Data blending: The process of combining multiple data sets into a single data set for analysis. However, unlike data integration, blended data often combines native data—that is, data that has not been transformed or cleansed—from multiple sources.

How do you integrate multiple sources? ›

5 Steps to Integrate Data from Multiple Sources
  1. Identify Which Data Sources to Integrate. Data sources come in many different formats and reside in many locations. ...
  2. Prepare Data for Integration. ...
  3. Choose a Data Integration Method. ...
  4. Implement the Integration Plan. ...
  5. Ensure Data Quality.
Jan 4, 2024

What is the combination of information from multiple sources into one? ›

Synthesizing information is the way that students can take information from multiple sources and bring the information together. When these sources are combined together, it creates one cohesive idea.
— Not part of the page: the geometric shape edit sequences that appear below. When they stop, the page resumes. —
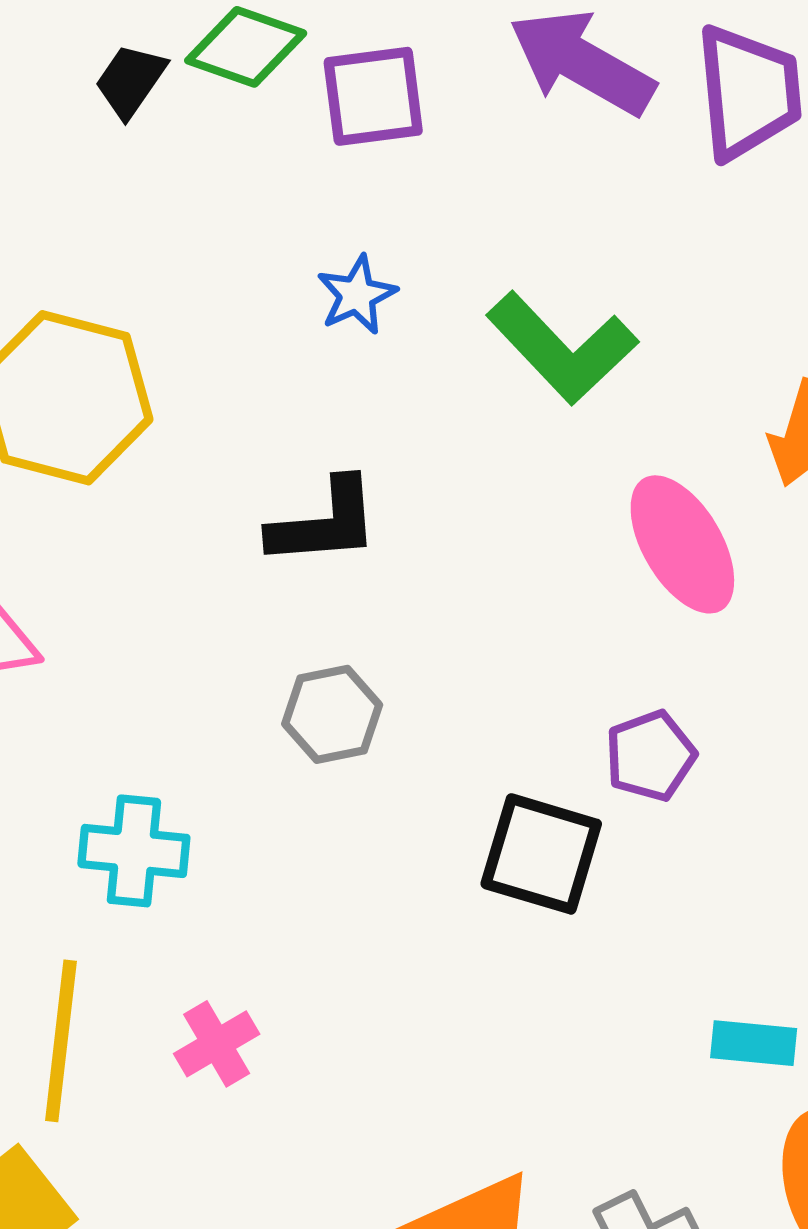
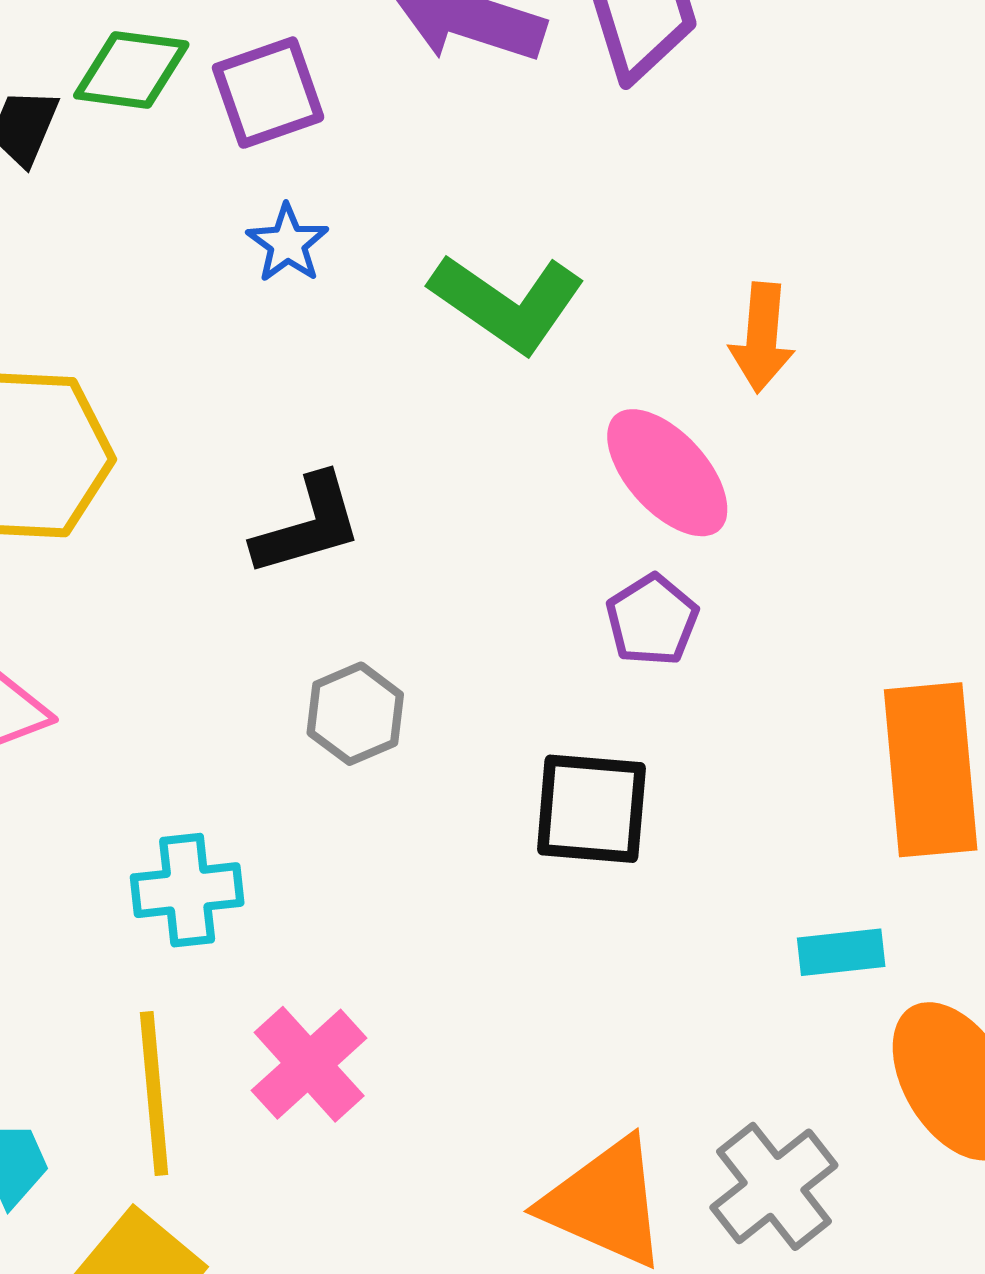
blue star: (357, 295) -> (288, 243), moved
purple pentagon: (650, 756) -> (652, 620), moved
pink cross: (217, 1044) -> (309, 1064), size x1.4

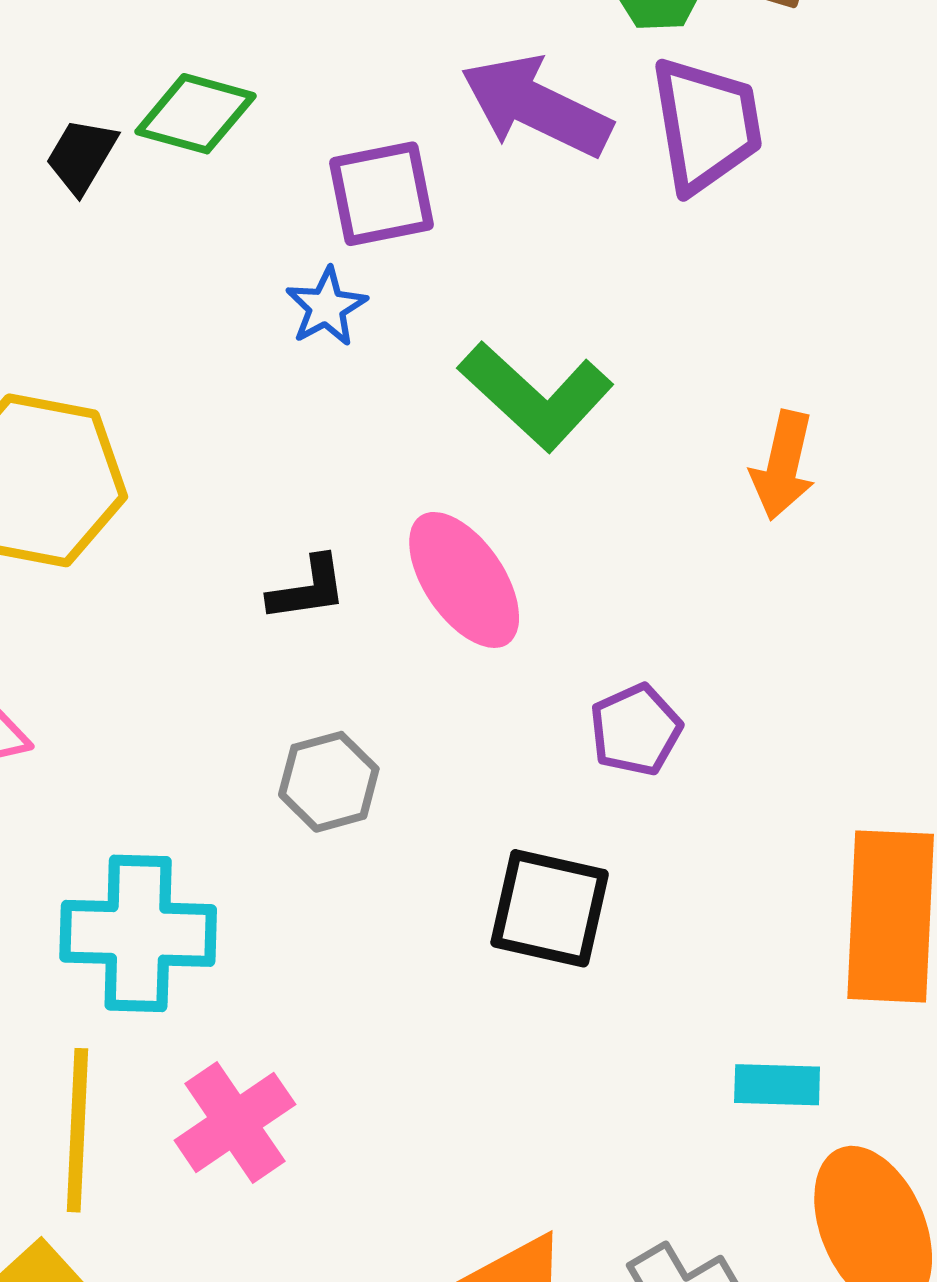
purple square: (268, 93) -> (381, 194), moved
pink ellipse: (667, 473) -> (464, 580), moved
black L-shape: (308, 525) -> (308, 589), size x0.7
cyan cross: (187, 890) -> (138, 933), size x1.4

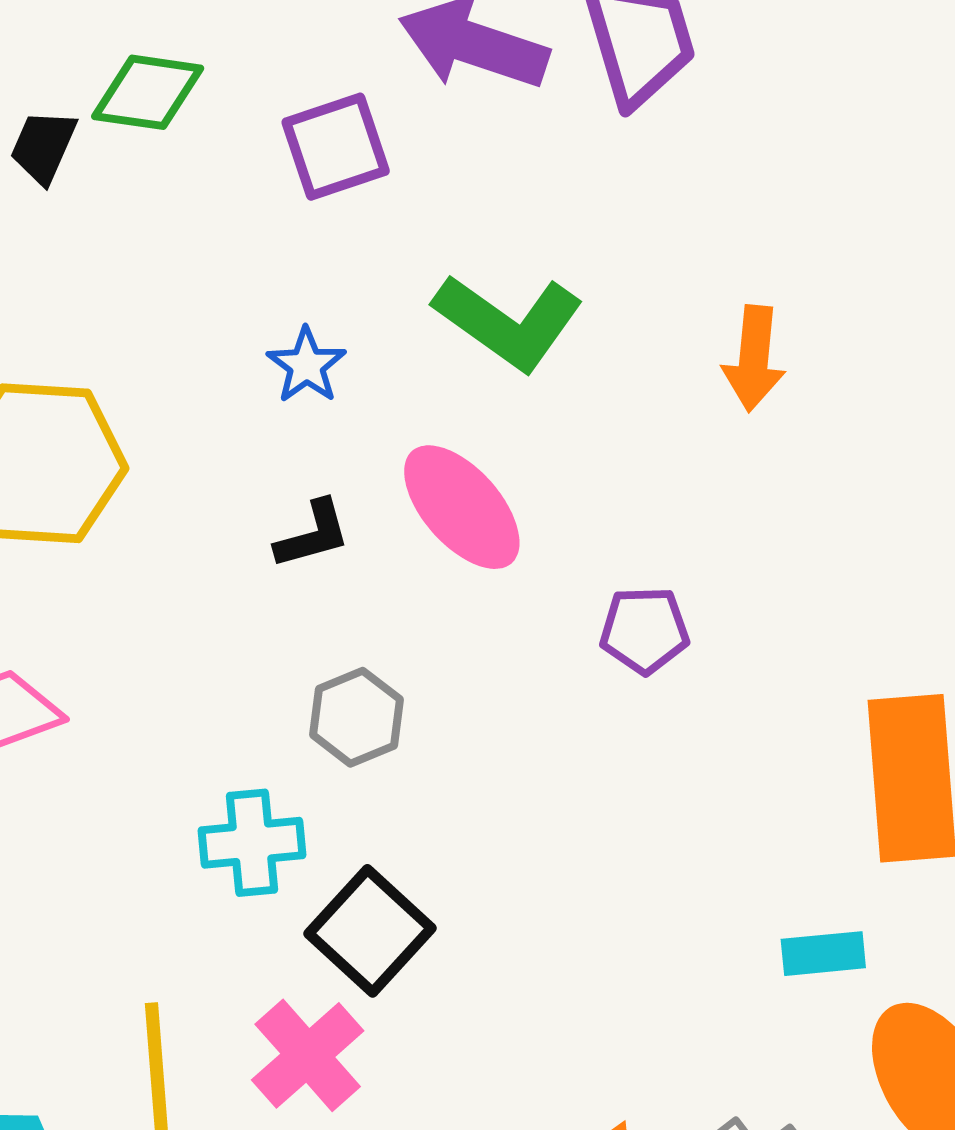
blue star: (326, 307) -> (307, 365), moved
purple pentagon: (636, 730) -> (644, 630), turned 30
black square: (550, 908) -> (370, 931), moved, turned 37
cyan cross: (138, 933) -> (252, 843), moved, size x0.7

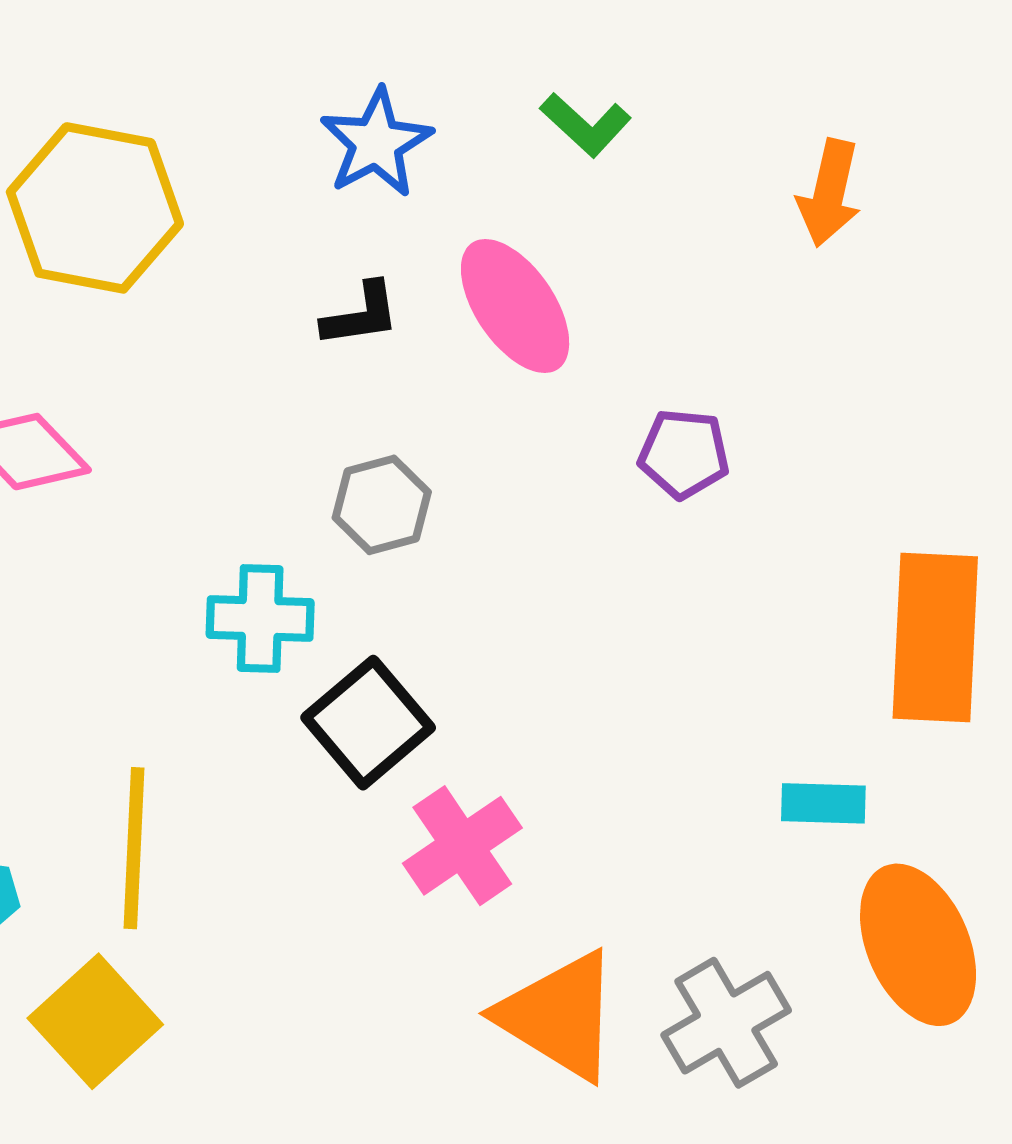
green L-shape: (508, 322) -> (586, 125), size x0.6
blue star: (307, 365) -> (376, 143), size x1.4
pink cross: (308, 1055) -> (462, 846), moved

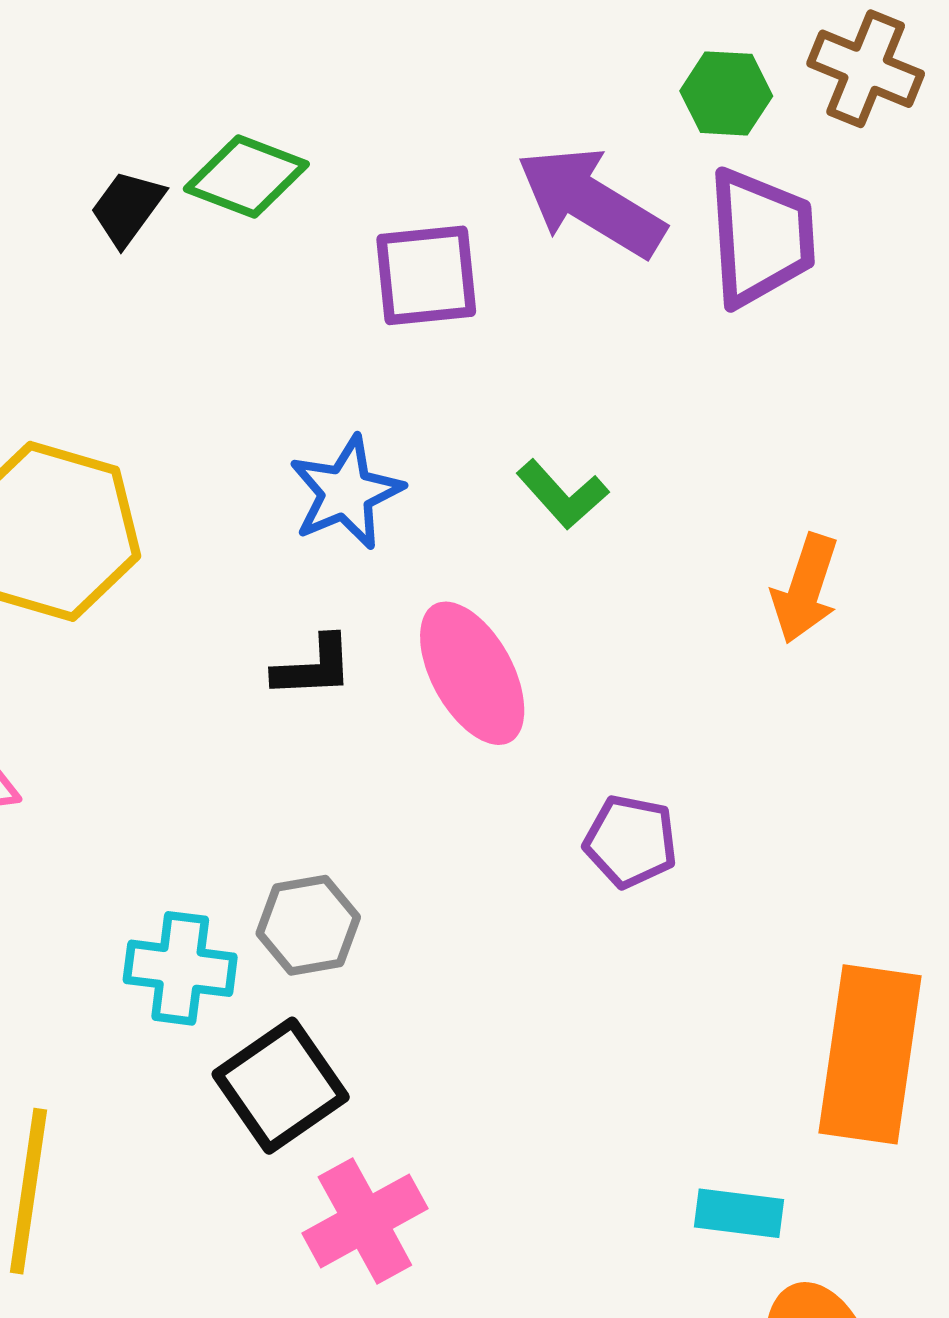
gray hexagon: (382, 505) -> (308, 925), moved

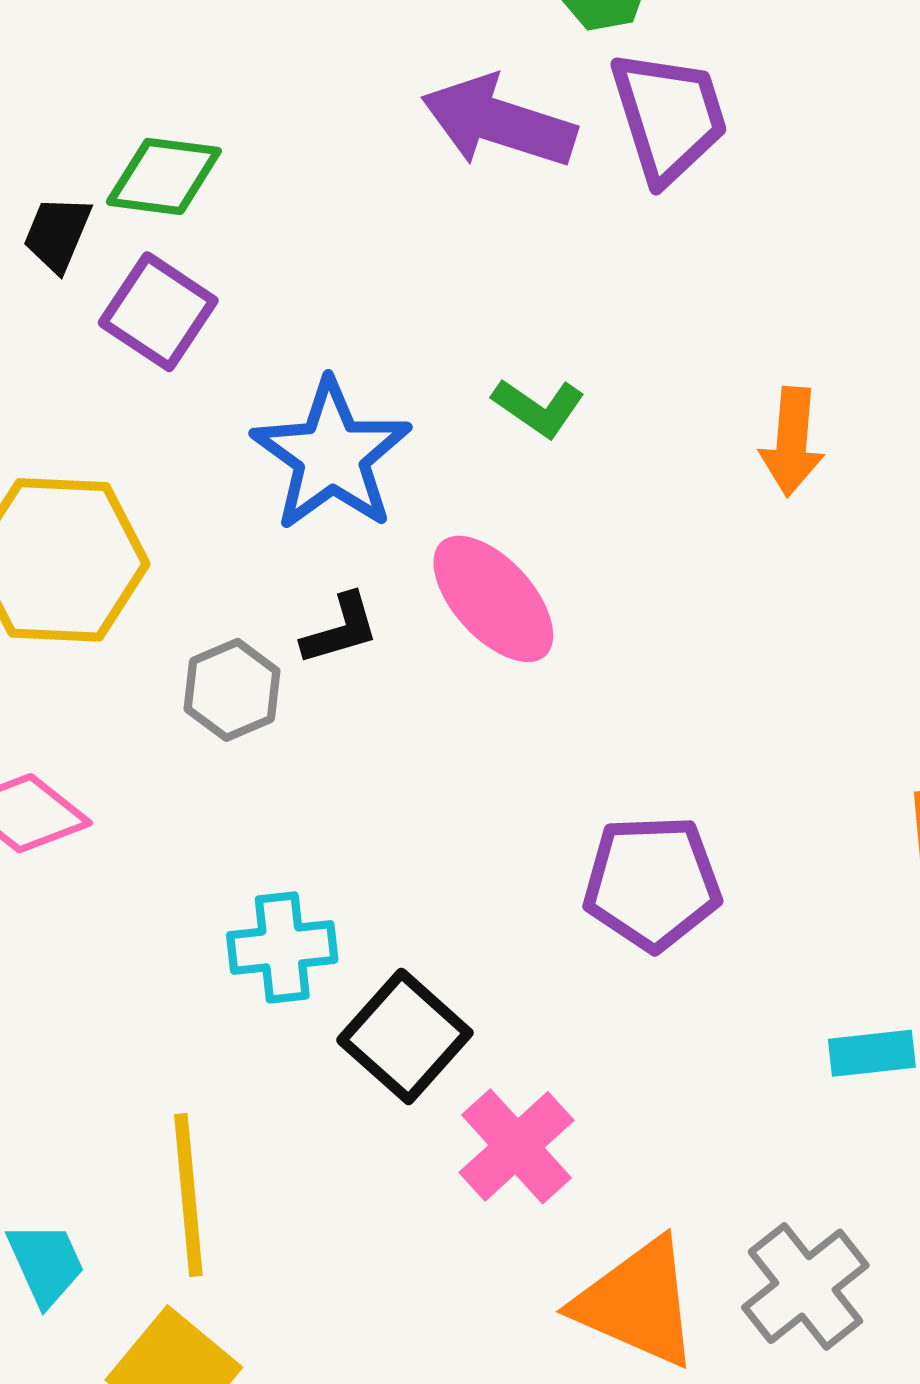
purple square: (426, 275) -> (158, 312), moved, turned -37
blue star: (346, 492) -> (331, 455), size x1.4
purple pentagon: (631, 841) -> (652, 883), moved, size x1.5
gray hexagon: (308, 925) -> (232, 690), moved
This is typically how students learn new ideas, theories and information in class.

References

Top Articles
Temple Killeen Craigslist
Top 20 Telugu Movies of 2023 | Best Telugu Films 2023 - Times of India
Spasa Parish
Rentals for rent in Maastricht
159R Bus Schedule Pdf
Sallisaw Bin Store
Black Adam Showtimes Near Maya Cinemas Delano
Espn Transfer Portal Basketball
Pollen Levels Richmond
11 Best Sites Like The Chive For Funny Pictures and Memes
Things to do in Wichita Falls on weekends 12-15 September
Craigslist Pets Huntsville Alabama
Maine Coon Craigslist
How Nora Fatehi Became A Dancing Sensation In Bollywood 
‘An affront to the memories of British sailors’: the lies that sank Hollywood’s sub thriller U-571
Tyreek Hill admits some regrets but calls for officer who restrained him to be fired | CNN
Haverhill, MA Obituaries | Driscoll Funeral Home and Cremation Service
Rogers Breece Obituaries
Ems Isd Skyward Family Access
Elektrische Arbeit W (Kilowattstunden kWh Strompreis Berechnen Berechnung)
Omni Id Portal Waconia
Kellifans.com
Banned in NYC: Airbnb One Year Later
Four-Legged Friday: Meet Tuscaloosa's Adoptable All-Stars Cub & Pickle
Model Center Jasmin
Ice Dodo Unblocked 76
Is Slatt Offensive
Labcorp Locations Near Me
Storm Prediction Center Convective Outlook
Experience the Convenience of Po Box 790010 St Louis Mo
Fungal Symbiote Terraria
modelo julia - PLAYBOARD
Poker News Views Gossip
Abby's Caribbean Cafe
Joanna Gaines Reveals Who Bought the 'Fixer Upper' Lake House and Her Favorite Features of the Milestone Project
Tri-State Dog Racing Results
Navy Qrs Supervisor Answers
Trade Chart Dave Richard
Lincoln Financial Field Section 110
Free Stuff Craigslist Roanoke Va
Wi Dept Of Regulation & Licensing
Pick N Pull Near Me [Locator Map + Guide + FAQ]
Crystal Westbrooks Nipple
Ice Hockey Dboard
Über 60 Prozent Rabatt auf E-Bikes: Aldi reduziert sämtliche Pedelecs stark im Preis - nur noch für kurze Zeit
Wie blocke ich einen Bot aus Boardman/USA - sellerforum.de
Infinity Pool Showtimes Near Maya Cinemas Bakersfield
Dermpathdiagnostics Com Pay Invoice
How To Use Price Chopper Points At Quiktrip
Maria Butina Bikini
Busted Newspaper Zapata Tx
Latest Posts
Article information

Author: Reed Wilderman

Last Updated:

Views: 6318

Rating: 4.1 / 5 (72 voted)

Reviews: 87% of readers found this page helpful

Author information

Name: Reed Wilderman

Birthday: 1992-06-14

Address: 998 Estell Village, Lake Oscarberg, SD 48713-6877

Phone: +21813267449721

Job: Technology Engineer

Hobby: Swimming, Do it yourself, Beekeeping, Lapidary, Cosplaying, Hiking, Graffiti

Introduction: My name is Reed Wilderman, I am a faithful, bright, lucky, adventurous, lively, rich, vast person who loves writing and wants to share my knowledge and understanding with you.